## Prompt:
Once the line with "Policies can be" is found in the data, output it and each following line exactly, up to and including the line with "Choose from 12", and nothing before or after.

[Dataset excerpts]
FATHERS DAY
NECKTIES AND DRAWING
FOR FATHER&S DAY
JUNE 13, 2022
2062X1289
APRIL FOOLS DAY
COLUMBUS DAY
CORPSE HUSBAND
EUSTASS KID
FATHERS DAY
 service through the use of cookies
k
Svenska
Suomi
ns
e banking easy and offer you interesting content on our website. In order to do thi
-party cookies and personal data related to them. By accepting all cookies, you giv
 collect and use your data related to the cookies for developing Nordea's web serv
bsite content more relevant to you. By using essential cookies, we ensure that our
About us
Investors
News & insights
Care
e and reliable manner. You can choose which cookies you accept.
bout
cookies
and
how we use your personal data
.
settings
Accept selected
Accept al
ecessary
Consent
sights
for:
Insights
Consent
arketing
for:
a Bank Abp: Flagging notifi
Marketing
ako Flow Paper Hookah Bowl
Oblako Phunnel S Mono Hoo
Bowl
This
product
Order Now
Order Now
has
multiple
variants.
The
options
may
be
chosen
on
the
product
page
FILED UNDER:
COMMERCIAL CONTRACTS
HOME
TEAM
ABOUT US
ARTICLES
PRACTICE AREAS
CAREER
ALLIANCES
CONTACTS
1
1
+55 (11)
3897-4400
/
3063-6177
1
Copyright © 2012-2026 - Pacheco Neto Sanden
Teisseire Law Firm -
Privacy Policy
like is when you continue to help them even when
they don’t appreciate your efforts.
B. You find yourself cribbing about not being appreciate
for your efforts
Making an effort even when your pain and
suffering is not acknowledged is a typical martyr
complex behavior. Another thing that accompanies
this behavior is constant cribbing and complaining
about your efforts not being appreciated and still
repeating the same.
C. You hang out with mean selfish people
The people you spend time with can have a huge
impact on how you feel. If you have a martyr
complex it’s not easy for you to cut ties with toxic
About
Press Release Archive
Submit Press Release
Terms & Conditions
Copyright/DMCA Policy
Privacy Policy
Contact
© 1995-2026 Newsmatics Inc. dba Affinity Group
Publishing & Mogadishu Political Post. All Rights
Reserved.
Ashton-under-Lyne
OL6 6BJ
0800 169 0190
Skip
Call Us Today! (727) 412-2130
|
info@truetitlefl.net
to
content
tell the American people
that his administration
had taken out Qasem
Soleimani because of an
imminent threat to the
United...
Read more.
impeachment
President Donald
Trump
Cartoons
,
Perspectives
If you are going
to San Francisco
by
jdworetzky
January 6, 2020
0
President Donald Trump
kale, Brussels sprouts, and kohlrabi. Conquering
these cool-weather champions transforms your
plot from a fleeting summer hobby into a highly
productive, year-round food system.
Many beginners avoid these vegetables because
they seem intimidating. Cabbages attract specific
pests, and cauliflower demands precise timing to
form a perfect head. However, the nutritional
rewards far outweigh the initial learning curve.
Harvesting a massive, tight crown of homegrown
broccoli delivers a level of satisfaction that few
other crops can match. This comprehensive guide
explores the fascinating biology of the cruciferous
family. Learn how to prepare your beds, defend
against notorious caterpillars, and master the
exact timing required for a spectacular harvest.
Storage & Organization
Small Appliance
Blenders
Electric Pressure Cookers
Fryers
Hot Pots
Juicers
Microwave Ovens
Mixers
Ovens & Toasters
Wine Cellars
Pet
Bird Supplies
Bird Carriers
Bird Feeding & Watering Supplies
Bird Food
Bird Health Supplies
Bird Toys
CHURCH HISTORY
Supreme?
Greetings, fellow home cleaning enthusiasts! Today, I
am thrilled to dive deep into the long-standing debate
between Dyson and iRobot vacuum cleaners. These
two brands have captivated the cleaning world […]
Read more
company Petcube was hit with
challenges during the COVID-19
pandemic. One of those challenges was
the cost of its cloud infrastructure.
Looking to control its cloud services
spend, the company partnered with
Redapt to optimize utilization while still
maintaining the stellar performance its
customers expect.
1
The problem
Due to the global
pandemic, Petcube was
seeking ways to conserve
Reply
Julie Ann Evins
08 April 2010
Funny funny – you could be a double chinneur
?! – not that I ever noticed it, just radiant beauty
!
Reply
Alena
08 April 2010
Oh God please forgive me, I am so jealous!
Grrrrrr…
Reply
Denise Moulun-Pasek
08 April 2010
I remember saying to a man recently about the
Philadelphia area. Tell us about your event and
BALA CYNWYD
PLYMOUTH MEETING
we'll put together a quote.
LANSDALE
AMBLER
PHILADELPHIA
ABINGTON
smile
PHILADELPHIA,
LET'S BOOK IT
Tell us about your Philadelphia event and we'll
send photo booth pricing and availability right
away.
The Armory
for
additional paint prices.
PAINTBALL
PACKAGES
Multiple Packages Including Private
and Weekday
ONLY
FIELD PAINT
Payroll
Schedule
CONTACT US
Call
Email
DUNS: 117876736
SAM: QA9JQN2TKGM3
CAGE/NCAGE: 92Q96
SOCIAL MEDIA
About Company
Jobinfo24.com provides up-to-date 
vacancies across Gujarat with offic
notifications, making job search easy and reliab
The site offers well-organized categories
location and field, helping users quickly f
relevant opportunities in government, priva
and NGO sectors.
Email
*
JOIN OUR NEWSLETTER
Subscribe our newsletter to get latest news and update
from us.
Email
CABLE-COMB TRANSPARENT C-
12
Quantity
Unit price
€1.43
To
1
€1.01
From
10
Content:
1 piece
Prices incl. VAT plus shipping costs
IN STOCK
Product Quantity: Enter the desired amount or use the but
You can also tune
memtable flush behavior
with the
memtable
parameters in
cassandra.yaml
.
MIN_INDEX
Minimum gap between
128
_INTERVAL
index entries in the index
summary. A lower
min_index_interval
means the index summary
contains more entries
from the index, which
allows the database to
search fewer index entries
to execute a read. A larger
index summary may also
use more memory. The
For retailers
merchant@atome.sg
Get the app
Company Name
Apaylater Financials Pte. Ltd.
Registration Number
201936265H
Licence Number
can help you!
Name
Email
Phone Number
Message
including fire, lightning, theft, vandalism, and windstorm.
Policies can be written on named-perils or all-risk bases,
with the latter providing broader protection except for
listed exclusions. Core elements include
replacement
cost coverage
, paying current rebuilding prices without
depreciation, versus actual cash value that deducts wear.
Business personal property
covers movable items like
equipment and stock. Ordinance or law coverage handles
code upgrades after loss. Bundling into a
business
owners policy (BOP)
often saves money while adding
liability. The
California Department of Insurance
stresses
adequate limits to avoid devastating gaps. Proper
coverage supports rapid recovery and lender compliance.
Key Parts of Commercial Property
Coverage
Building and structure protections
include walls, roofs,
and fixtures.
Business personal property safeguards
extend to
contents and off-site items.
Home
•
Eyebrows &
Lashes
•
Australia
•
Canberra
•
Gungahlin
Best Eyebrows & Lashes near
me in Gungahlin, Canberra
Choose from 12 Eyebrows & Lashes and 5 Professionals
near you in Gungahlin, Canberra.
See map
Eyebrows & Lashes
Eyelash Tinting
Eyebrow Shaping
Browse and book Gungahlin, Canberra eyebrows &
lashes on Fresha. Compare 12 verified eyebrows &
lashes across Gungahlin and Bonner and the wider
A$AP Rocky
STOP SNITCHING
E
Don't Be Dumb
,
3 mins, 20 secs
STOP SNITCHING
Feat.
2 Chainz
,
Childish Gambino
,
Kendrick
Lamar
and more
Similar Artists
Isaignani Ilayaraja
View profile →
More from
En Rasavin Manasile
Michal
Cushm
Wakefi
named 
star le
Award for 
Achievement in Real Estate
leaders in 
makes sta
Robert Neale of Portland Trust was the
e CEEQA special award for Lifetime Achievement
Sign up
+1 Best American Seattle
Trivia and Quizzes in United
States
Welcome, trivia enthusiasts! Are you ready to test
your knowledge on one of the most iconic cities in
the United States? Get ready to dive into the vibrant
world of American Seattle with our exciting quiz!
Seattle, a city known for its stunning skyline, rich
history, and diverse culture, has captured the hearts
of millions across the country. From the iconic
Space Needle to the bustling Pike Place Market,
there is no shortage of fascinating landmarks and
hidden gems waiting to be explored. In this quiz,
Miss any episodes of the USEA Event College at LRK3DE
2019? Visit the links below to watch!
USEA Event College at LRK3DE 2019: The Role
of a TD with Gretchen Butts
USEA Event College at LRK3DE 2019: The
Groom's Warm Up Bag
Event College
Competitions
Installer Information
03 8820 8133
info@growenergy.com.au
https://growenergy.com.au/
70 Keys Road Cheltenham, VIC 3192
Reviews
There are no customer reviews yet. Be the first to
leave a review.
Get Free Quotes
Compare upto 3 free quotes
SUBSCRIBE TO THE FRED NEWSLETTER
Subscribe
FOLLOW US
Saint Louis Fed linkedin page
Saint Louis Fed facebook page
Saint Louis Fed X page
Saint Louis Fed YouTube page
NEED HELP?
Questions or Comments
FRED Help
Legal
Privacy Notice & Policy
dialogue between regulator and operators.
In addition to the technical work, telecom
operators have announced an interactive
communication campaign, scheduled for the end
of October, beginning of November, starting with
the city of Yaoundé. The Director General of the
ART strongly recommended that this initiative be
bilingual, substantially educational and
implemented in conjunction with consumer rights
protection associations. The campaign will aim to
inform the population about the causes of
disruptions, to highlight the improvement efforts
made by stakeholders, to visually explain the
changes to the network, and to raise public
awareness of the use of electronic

## Result below:
Policies can be written on named-perils or all-risk bases,
with the latter providing broader protection except for
listed exclusions. Core elements include
replacement
cost coverage
, paying current rebuilding prices without
depreciation, versus actual cash value that deducts wear.
Business personal property
covers movable items like
equipment and stock. Ordinance or law coverage handles
code upgrades after loss. Bundling into a
business
owners policy (BOP)
often saves money while adding
liability. The
California Department of Insurance
stresses
adequate limits to avoid devastating gaps. Proper
coverage supports rapid recovery and lender compliance.
Key Parts of Commercial Property
Coverage
Building and structure protections
include walls, roofs,
and fixtures.
Business personal property safeguards
extend to
contents and off-site items.
Home
•
Eyebrows &
Lashes
•
Australia
•
Canberra
•
Gungahlin
Best Eyebrows & Lashes near
me in Gungahlin, Canberra
Choose from 12 Eyebrows & Lashes and 5 Professionals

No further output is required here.